Madame la ministre déléguée, il est de ces vérités que l’on redécouvre sans qu’elles n’aient jamais cessé d’être vraies. C’est le cas de l’impératif de souveraineté économique.
Après des décennies de mondialisation, l’indépendance économique totale est un objectif qui ne peut être atteint, et qui n’est pas même souhaitable. Les liens économiques qui nous unissent à nos partenaires sont denses, innombrables, bénéfiques pour notre économie, sources d’innovation, de conquête, d’ouverture et sont donc inaltérables.
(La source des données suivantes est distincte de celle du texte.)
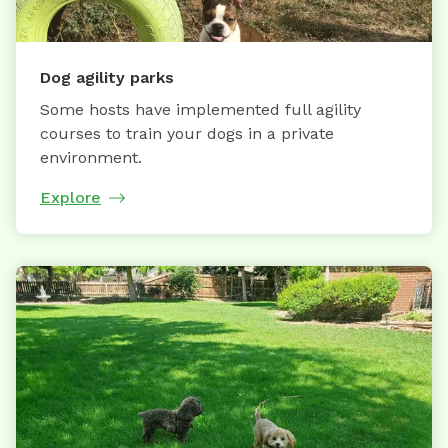
Dog agility parks
Some hosts have implemented full agility
courses to train your dogs in a private
environment.
Explore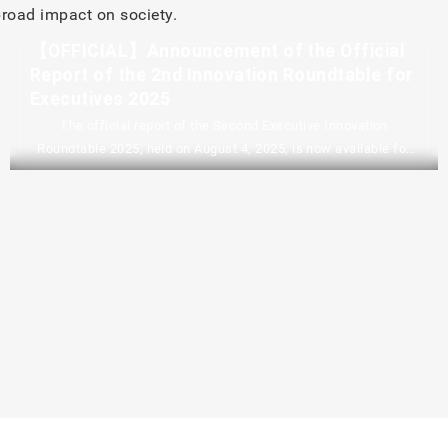
road impact on society.
【OFFICIAL】Announcement of the Official
Report of the 2nd Innovation Roundtable for
Executives 2025
The official report of the Second Executive Innovation
Roundtable 2025, held on August 4, 2025, is now available for
download in PDF format. It includes an overview of the event, a
summary of the plenary session, a summary of the dialogue
and discussions leading up to the introduction of the
roundtable, and the facilitators’ recommendations and
conclusions. 2nd Innovation Roundtable for Executives 2025
Executive…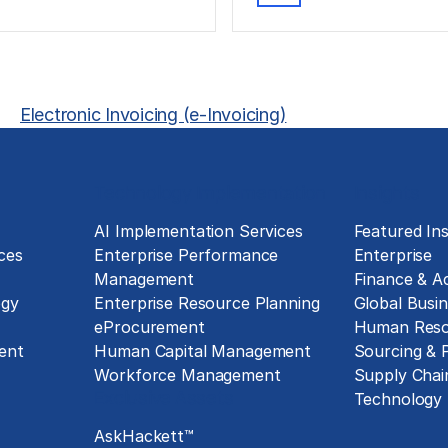
Electronic Invoicing (e-Invoicing)
Technology Implementation
Insights
g
AI Implementation Services
Featured Ins
ces
Enterprise Performance
Enterprise
Management
Finance & A
ogy
Enterprise Resource Planning
Global Busin
eProcurement
Human Reso
ent
Human Capital Management
Sourcing &
Workforce Management
Supply Chai
Exclusive Assets
Technology
AskHackett™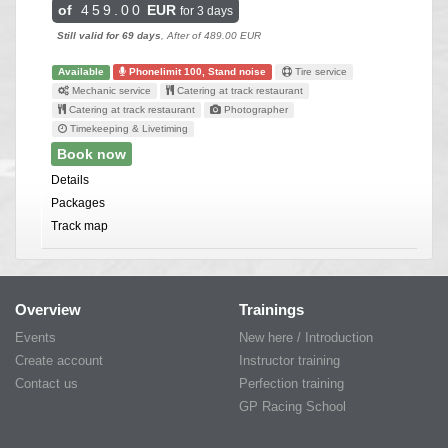
of
459.00
EUR
for 3 days
Still valid for 69 days
, After of 489.00 EUR
Available
Phonelimit 100, Stand noise
Tire service
Mechanic service
Catering at track restaurant
Catering at track restaurant
Photographer
Timekeeping & Livetiming
Book now
Details
Packages
Track map
Overview
Trainings
Events
New here / Introduction
Create account
Instructor training
Contact us
Perfection training
GP Racing School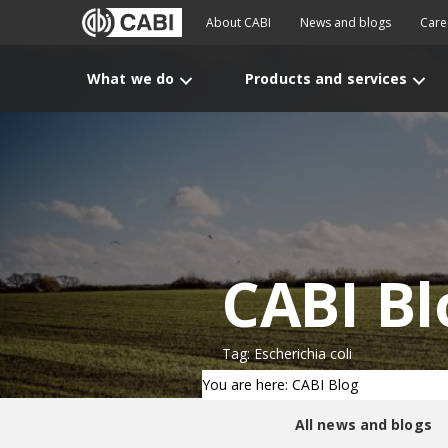
About CABI
News and blogs
Care
What we do
Products and services
CABI Bl
Tag: Escherichia coli
You are here: CABI Blog
All news and blogs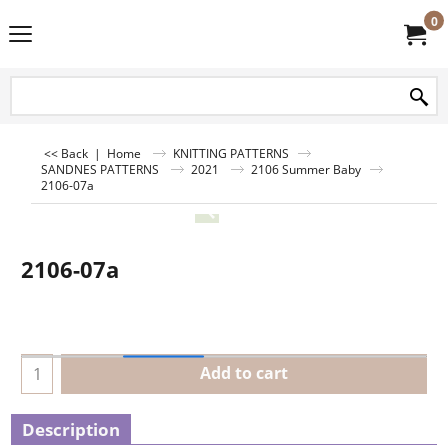
0
<< Back
|
Home
KNITTING PATTERNS
SANDNES PATTERNS
2021
2106 Summer Baby
2106-07a
2106-07a
Add to cart
Description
La question centrale, celle de la souveraineté, reste néanmoins valable : la France est-elle en mesure, aujourd’hui, d’assurer ses propres besoins fondamentaux, ceux de l’État et ceux de ses citoyens, quels que soient les risques géopolitiques, commerciaux ou, on l’a vu, sanitaires ? Force est de constater que ce n’est pas le cas.
Les biens considérés comme « stratégiques » constituent aujourd’hui 20 % des importations françaises. Pour certains, la dépendance aux partenaires extérieurs est totale : nous le constatons malheureusement dans le domaine de la santé, mais c’est aussi le cas s’agissant de produits moins visibles, comme les semi-conducteurs, dont la pénurie met aujourd’hui en difficulté notre filière automobile.
J’attire votre attention sur un point : vos services estiment que l’approvisionnement de la France n’est trop concentré que pour 121 produits, si l’on peut dire. C’est beaucoup, mais c’est aussi négliger l’effet en cascade sur les filières, qui est extrêmement déstabilisateur.
Les produits industriels ne représentent pourtant que la partie émergée de l’iceberg. Notre modèle, nos échanges, reposent sur un équilibre fragile que les tensions géopolitiques et commerciales peuvent faire vaciller.
Or nous savons – car c’est là une politique assumée – que des pays comme la Chine, mais aussi les États-Unis, regardent avec intérêt nos meilleures entreprises et nos savoir-faire uniques. Je vous ai alerté sur ce point, alors que vous insistiez pour faire aboutir la vente des Chantiers de l’Atlantique à Fincantieri, associé à l’entreprise d’État chinoise CSSC. Que dire de la vente d’Alstom à General Electric ?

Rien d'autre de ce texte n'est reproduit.